Dario Mars and the Guillotines also didn't sound very metal to me. I watched them for a short time during my much-needed coffee break and I like what I heard. With their psychedelic cosmic rock, apparently interlaced with some soul, they quickly gained my attention and I'm quite looking forward to their full-length in October. In 'The Bunker', things would get violent with Marginal and the highly aggressive Carnation, covered in blood. The searing hot venue was packed to capacity, loaded with headbangers, moshers and deranged noise. Yep, party time, the heavy way. Coming out of the venue, I saw someone from the organisation with a tired but happy grin on his face.

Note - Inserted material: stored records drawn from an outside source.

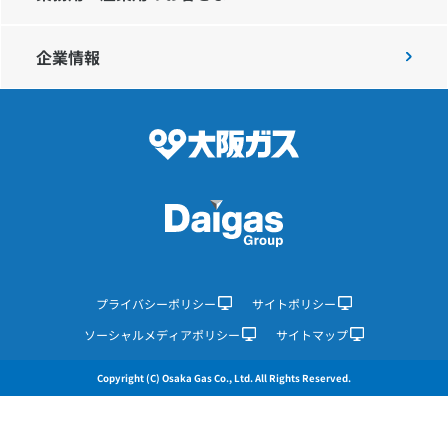
企業情報
IR情報
採用情報
プレスリリース
企業情報
プライバシーポリシー
サイトポリシー
ソーシャルメディアポリシー
サイトマップ
ご家庭のお客さま
Copyright (C) Osaka Gas Co., Ltd. All Rights Reserved.
業務用・産業用のお客さま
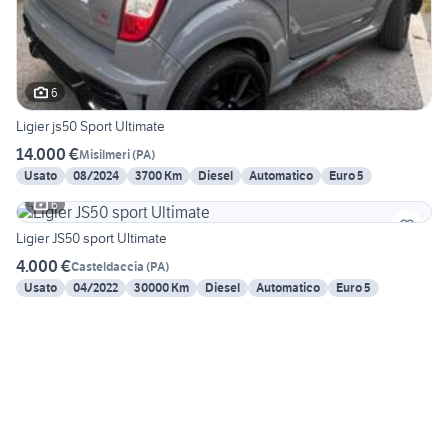
6
Ligier js50 Sport Ultimate
14.000 €
Misilmeri
(
PA
)
Usato
08/2024
3700 Km
Diesel
Automatico
Euro 5
6
Ligier JS50 sport Ultimate
4.000 €
Casteldaccia
(
PA
)
Usato
04/2022
30000 Km
Diesel
Automatico
Euro 5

Headliner Dopethrone did what headliner Dopethrone always does, deliver a solid set of sludge doom. It was a great set, but I felt that it missed a bit of power on that small stage. Nonetheless, Dopethrone proved to be a worthy main act for a festival like Rodeofest, and I think the audience agrees with me on that one. Back in 'The Bunker', Eat The Turnbuckle came up with their specialty: groovy but heavy rock 'n roll and a decent dose of hardcore wrestling. I didn't see the show, but I heard it from behind my table full of cds and metal decks. In fact, at the time we were keeping an eye on Dopethrone's and Eat The Turnbuckle's merch stand, because that's what colleagues do.
About that, during a little chat with Dopethrone's manager, we learned that recently they had a vinyl stolen from their merch stand. It was the first thing stolen in years but it pissed him off. Earlier, I did indeed see him taking the vinyl and the cd out of the items and I wondered about that. I never saw that happen before and I wondered where he lost his trust in the fans, but now I know. Later, I had a funny ad-lib with a fan who wanted to purchase the vinyl but couldn't because no one was there. He suggested he'd steal it then, on which I replied that it would be useless because there's nothing in the sleeve. 'Yeah', he said, 'that would look stupid when I got home'. 'Yeah, and then send them an email to complain about nothing being in an item you stole'. We laughed a bit. But people, please, don't be a fucktwat, don't steal from bands (or fans). Respect your scene because it's pretty much the only thing that respects you...
I learned a lot about respect over the last couple of years, and, although I'm still not a very social guy, I respect the hell out of the people behind this smashing festival. In times when festivals are coping with severe issues, ranging from exuberant pricing to shitty visitors who don't give a flying fuck about the artists, Rodeofest clearly proved that things can be different. The feeling of oneness can still be present. Everyone was welcome, from little children over scary looking pierced giants to gently smiling old ladies and everyone was allowed his or her moments of joy. I saw a lot of familiar faces this Saturday, and I'm sure I'll be seeing them a lot more from now on. We'll surely be at their Winter fest, as we were so kindly invited by Sharon.
In December, we will probably make another list of best-ofs and I'm absolutely positive that Rodeofest will be somewhere in the festival-section. Well, unless the remaining festivals will be ecstatic of course. This one is growing, hopefully not too big because I no longer believe in that the-bigger-the-better nonsense. All I can say is: splendid job people, from the organisation over the volunteers to the bands and the crowd. Everyone seemed to be elated by this event. I'll finish with a big "THANK YOU" to Sharon and company, to Bjorn, to our customers (including the sweet lady from Antwerp Metal Fest, hopefully we'll see you at AMF next year).